Foto: AP / Emrah Gurel

Istanbul – Das berühmteste Bauwerk der Türkei, die Hagia Sophia in Istanbul, wird von einem Museum wieder in eine Moschee umgewandelt. Wie der türkische Staatsrat in einer historischen Entscheidung am Freitagnachmittag bekanntgab, wird eine Ministerratsentscheidung von 1934, mit der die Ayasofya-Moschee, wie sie im Türkischen heißt, zum Museum erklärt worden war, aufgehoben. Mit diesem formalen Akt ist nun Präsident Recep Tayyip Erdoğan befugt, das Weltkulturerbe Hagia Sophia wieder in eine Moschee umzuwidmen. Per Dekret hat er noch am Freitag verfügt, dass die Religionsbehörde Diyanet die Verwaltung der Hagia Sophia übernehmen soll.

Lange Vorgeschichte

Damit triumphieren nach jahrelangen Debatten die Islamisten und Nationalisten in der Türkei, die seit jeher gefordert hatten, aus dem weltberühmten Bau wieder eine Moschee zu machen. Die Entscheidung 1934 war gefallen, als die türkische Republik die Trennung von Staat und Religion verfassungsmäßig verankert hatte und die Hagia Sophia allen Menschen aller Religionen als Museum zugänglich machen wollte.

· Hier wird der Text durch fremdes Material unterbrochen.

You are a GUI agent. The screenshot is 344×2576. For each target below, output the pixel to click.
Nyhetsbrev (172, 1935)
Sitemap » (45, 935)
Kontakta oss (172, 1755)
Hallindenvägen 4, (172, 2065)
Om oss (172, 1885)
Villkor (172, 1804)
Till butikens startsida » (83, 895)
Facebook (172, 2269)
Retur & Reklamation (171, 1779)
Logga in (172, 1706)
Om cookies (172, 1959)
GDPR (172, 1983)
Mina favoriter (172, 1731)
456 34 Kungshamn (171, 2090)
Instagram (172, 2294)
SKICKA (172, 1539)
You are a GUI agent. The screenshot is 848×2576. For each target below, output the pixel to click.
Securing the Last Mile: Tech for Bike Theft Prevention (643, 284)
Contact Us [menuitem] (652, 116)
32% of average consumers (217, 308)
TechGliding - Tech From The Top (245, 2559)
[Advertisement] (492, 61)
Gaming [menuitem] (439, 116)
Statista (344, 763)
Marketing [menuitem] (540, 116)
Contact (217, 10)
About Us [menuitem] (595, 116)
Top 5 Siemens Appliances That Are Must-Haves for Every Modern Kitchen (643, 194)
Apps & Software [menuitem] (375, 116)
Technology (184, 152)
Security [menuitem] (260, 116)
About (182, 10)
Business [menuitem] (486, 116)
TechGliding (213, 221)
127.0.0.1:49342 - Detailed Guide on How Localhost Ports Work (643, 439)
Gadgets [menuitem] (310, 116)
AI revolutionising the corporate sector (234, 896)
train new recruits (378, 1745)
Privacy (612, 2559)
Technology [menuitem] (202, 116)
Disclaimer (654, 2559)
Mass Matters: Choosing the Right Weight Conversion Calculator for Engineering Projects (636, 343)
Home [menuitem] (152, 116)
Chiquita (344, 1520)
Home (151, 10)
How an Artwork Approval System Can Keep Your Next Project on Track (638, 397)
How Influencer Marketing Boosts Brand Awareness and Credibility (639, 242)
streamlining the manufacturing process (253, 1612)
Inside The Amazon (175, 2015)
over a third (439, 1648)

Die Entscheidung fiel nach massivem politischem Druck auf den Staatsrat, der gleichzeitig das oberste Verwaltungsgericht darstellt. Immer wieder hatte Präsident Erdoğan in den letzten Wochen gefordert, die Hagia Sophia müsse wieder ein Ort des Gebets für muslimische Gläubige werden.

Großes Symbol

Die Umwidmung des Museums in eine Moschee soll nun sehr schnell gehen. Mehrfach hatte Erdoğan in den letzten Tagen angekündigt, das erste große Gebet solle dort spätestens am 15. Juli stattfinden, dem Jahrestag des vereitelten Putschversuches von 2016, den der Präsident groß feiern will. Am Freitag fasste er den 24. Juli ins Auge.

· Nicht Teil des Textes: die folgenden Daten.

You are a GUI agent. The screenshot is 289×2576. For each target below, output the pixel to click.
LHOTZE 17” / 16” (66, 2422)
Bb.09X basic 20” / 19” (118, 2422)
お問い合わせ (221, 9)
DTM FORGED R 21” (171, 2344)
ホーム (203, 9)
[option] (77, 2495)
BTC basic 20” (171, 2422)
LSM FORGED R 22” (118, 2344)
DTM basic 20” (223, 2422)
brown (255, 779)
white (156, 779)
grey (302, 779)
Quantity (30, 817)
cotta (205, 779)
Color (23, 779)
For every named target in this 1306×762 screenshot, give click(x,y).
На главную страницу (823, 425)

Die Aufhebung des Museumsstatus des berühmtesten Gebäudes in der Türkei hat hochsymbolische Bedeutung. Die im sechsten Jahrhundert als Hauptkirche der orthodoxen Christen gebaute Hagia Sophia wird seit der Eroberung Konstantinopels 1453 von konservativen Muslimen und fundamentalistischen islamischen Eiferern gleichermaßen als wichtigstes Heiligtum nach Mekka und dem Tempeldom in Jerusalem angesehen.

Kritik aus aller Welt

Neben der russisch-orthodoxen Kirche sind es vor allem die Griechen, die durch den Triumph der Islamisten vor den Kopf gestoßen werden. Der in Istanbul residierende spirituelle Führer aller orthodoxen Kirchen weltweit, Bartholomäus I., hatte Erdoğan gewarnt, mit einem solchen Schritt würde er Millionen Christen in aller Welt brüskieren. Auch US-Außenminister Mike Pompeo, die EU-Kommission und ein Sprecher des russischen Präsidenten Wladimir Putin protestierten bereits im Vorfeld gegen das Vorhaben.

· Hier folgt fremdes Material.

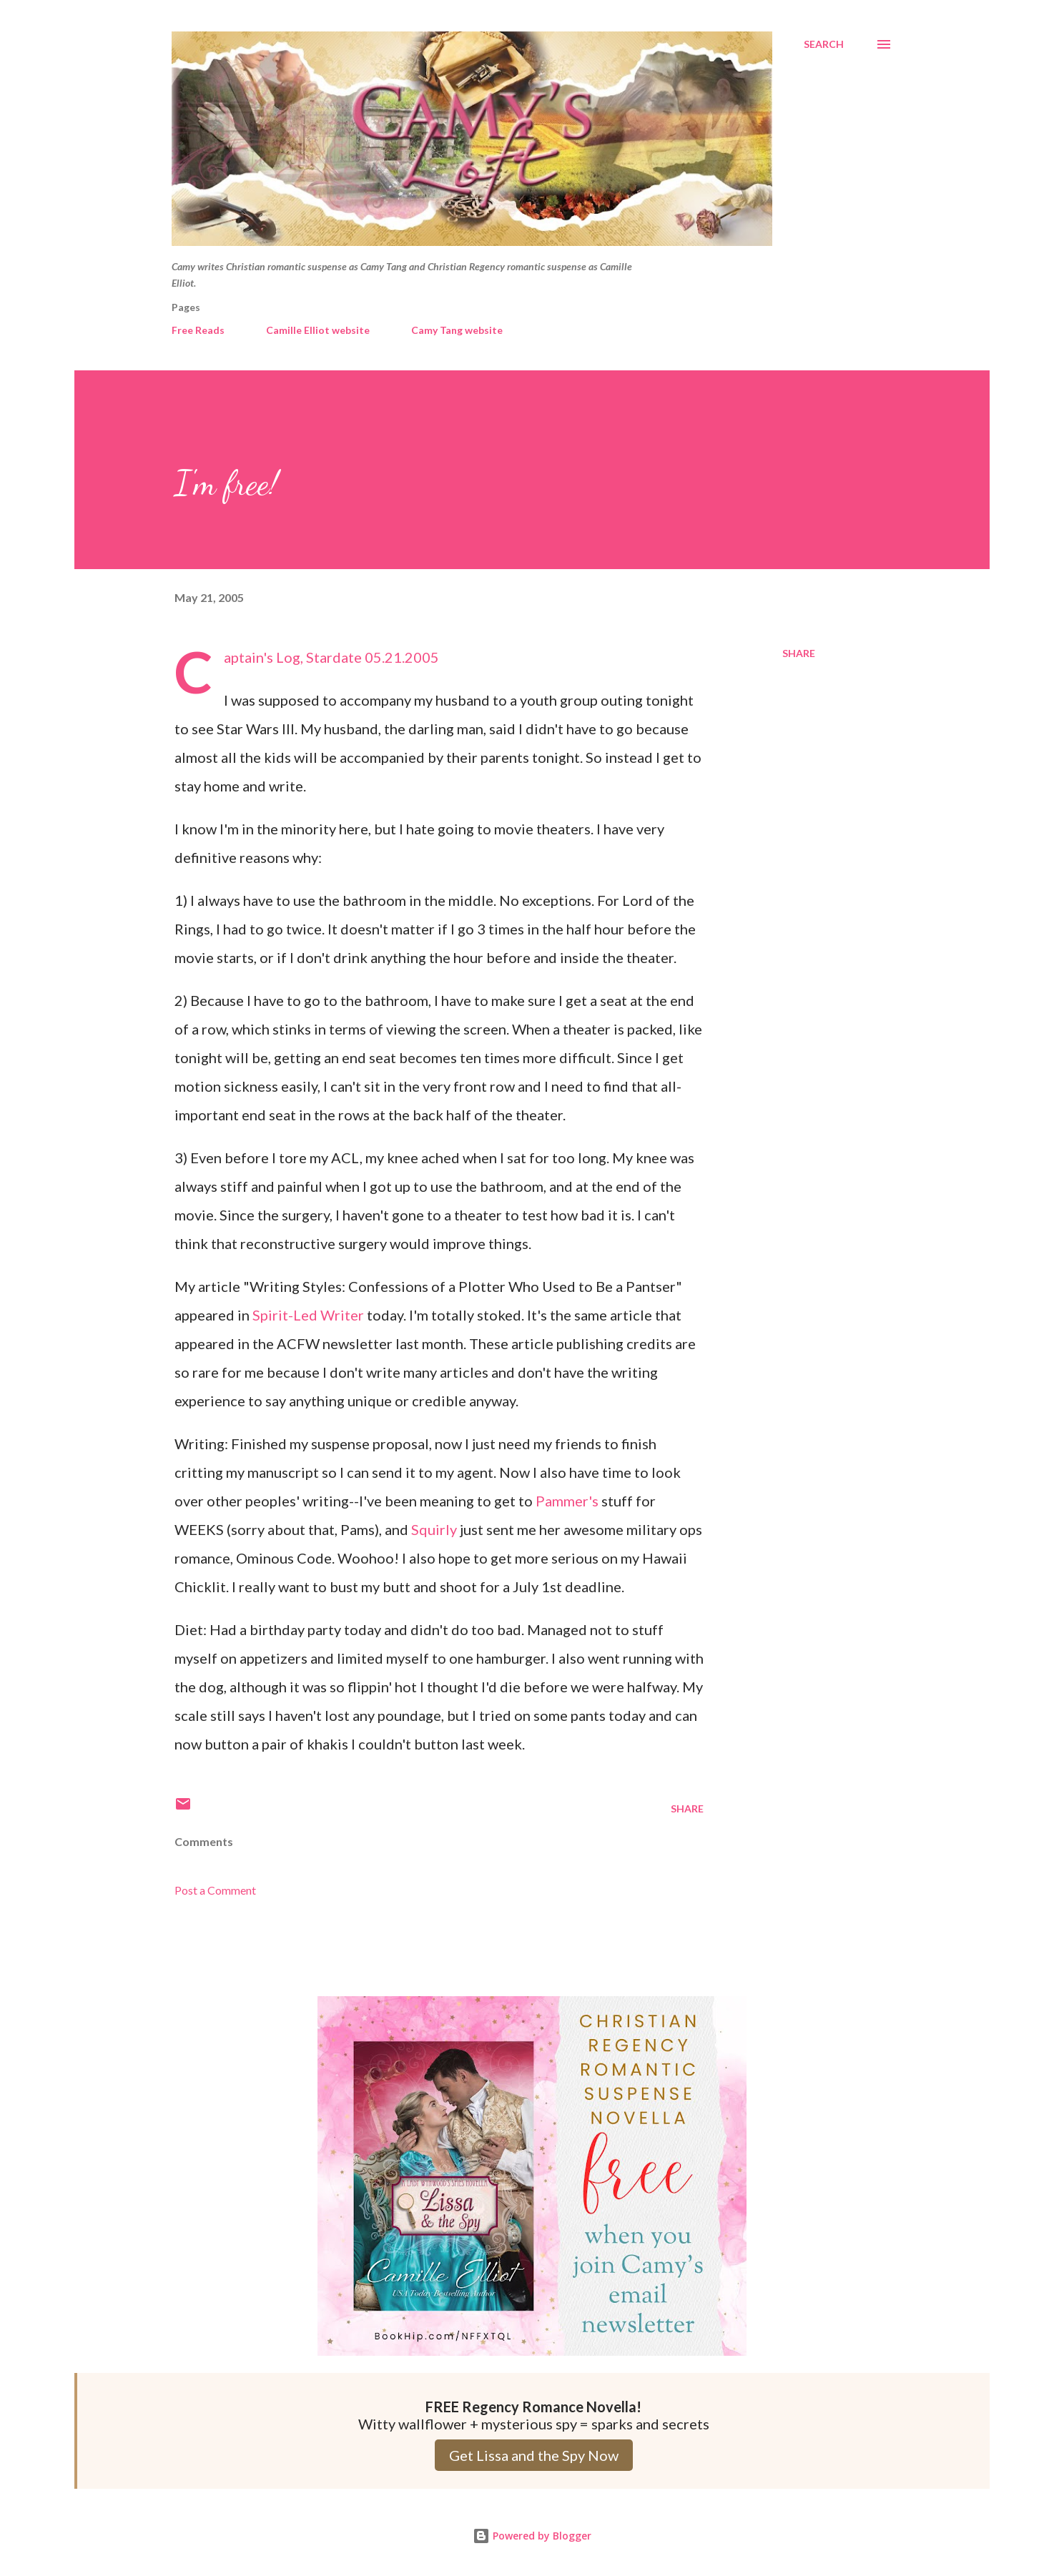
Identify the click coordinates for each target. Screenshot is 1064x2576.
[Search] (824, 44)
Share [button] (798, 653)
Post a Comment (215, 1890)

Österreichs Außenminister Alexander Schallenberg (ÖVP) kritisierte den Schritt der Türkei. "Als Museum stand die Hagia Sophia Millionen Menschen aller Kulturen und Religionen offen. Die heutige Entscheidung, diesen Status aufzuheben, ist ein weiterer Schritt der Türkei weg von Europa, den wir zutiefst bedauern und nicht nachvollziehen können", erklärte Schallenberg.

Doch Recep Tayyip Erdoğan scheint die Kritik gleichgültig zu sein. Es sind nicht nur seine fallenden Zustimmungswerte, die ihn neue Wähler unter Islamisten und Nationalisten suchen lassen. Er will auch in die Geschichte eingehen als derjenige Führer, der die Türkei wieder zu einem islamischen Staat gemacht hat. Die Umwidmung des Museums ist ein großer Schritt in diese Richtung. (Jürgen Gottschlich aus Istanbul, APA, 10.7.2020)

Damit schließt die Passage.